Auf die Frage, ob er davon ausgeht, dass die beschädigte Gas-Pipeline Nord Stream 1 wieder repariert werde, sagte er: „Wir werden Pipeline-Gas brauchen, und das geht nur mit funktionierenden Pipelines.“
Um den Krieg zu beenden, sollte Deutschland gemeinsam mit anderen Ländern auf eine Verhandlungslösung drängen. „Es braucht jetzt eine gemeinsame diplomatische Anstrengung von der EU, den USA, China, Indien und Japan. Dieser Krieg muss angehalten werden.“
„Fragen nicht länger auf dem Schlachtfeld klären“
Diese Verhandlungen würden nicht automatisch dazu führen, dass die Ukraine Teile ihres Staatsgebietes abtreten müsse, so Kretschmer. „Es gibt keinen einzigen Grund, warum die Ukraine auch nur auf einen Quadratmeter ihres Territoriums verzichten sollte. Kriegsschäden müssen von Russland ausgeglichen, Kriegsverbrecher zur Verantwortung gezogen werden. Mit dieser Haltung muss man in Friedensgespräche gehen“, sagte Sachsens Regierungschef. „Wir dürfen diese Fragen nicht länger auf dem Schlachtfeld klären. Europa muss mehr Druck für Friedensgespräche machen.“
Kretschmer äußerte sich außerdem skeptisch über die Auswirkungen der EU-Sanktionen gegen Russland. „Sanktionen sind immer besser als der Einsatz von Waffen. Aber sie müssen bei dem Aggressor auch die nötige Wirkung entfalten“, sagte er. „Uns muss klar sein, welche Auswirkungen die Sanktionen für die deutsche Wirtschaft haben.
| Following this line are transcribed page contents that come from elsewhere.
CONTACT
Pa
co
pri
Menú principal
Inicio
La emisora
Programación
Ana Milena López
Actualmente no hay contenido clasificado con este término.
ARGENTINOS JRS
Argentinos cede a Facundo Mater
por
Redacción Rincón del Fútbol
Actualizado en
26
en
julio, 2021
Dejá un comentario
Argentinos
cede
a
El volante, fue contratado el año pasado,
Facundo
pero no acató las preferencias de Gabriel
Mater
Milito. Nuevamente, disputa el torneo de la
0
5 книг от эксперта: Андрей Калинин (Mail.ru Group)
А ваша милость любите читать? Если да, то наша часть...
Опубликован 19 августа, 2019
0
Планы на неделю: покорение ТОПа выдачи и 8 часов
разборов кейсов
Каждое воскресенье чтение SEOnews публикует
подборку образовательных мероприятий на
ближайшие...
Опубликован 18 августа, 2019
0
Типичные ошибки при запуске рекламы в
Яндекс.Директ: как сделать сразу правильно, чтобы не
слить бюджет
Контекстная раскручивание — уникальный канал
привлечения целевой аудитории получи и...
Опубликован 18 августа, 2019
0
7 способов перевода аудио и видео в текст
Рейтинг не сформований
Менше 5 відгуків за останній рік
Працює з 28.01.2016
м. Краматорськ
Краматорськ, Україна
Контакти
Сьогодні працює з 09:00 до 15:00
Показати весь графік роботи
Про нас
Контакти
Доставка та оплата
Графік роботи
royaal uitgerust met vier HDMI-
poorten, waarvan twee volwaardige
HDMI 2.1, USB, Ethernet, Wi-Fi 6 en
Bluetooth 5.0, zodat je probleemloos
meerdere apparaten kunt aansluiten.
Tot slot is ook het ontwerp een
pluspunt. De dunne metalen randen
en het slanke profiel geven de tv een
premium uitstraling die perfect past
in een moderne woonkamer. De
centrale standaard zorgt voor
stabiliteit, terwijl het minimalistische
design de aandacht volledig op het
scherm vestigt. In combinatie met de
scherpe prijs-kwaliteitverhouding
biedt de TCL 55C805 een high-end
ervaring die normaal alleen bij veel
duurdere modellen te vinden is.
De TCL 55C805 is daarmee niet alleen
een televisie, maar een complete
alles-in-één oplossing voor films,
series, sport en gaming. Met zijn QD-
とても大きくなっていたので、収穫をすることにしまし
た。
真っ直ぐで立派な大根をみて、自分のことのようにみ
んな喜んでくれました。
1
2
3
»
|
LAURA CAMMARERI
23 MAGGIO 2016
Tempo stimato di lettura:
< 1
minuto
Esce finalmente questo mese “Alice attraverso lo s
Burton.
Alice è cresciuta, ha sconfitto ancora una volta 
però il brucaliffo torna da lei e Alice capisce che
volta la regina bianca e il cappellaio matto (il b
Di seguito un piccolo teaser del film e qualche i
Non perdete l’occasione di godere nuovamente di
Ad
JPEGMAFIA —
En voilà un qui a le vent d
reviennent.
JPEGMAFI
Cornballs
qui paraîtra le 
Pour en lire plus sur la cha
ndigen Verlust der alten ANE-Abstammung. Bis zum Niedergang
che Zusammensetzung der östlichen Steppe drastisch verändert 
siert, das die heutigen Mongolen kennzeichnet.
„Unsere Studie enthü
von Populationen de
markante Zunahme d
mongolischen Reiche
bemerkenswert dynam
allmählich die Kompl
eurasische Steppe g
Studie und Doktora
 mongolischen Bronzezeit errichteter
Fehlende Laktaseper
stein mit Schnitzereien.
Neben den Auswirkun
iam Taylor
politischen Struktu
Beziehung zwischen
Da baut sich gerade ein Tsunami auf.“
Kretschmer hatte bereits zuvor mit umstrittenen Äußerungen über den Ukraine-Krieg für Aufsehen gesorgt. In der ZDF-Sendung „Markus Lanz“ hatte er sich für ein „Einfrieren des Krieges“ und einen Waffenstillstand ausgesprochen. Der damalige ukrainische Botschafter in Deutschland, Andrij Melnyk, hatte daraufhin eine Einladung des CDU-Politikers in seine Heimat zurückgezogen.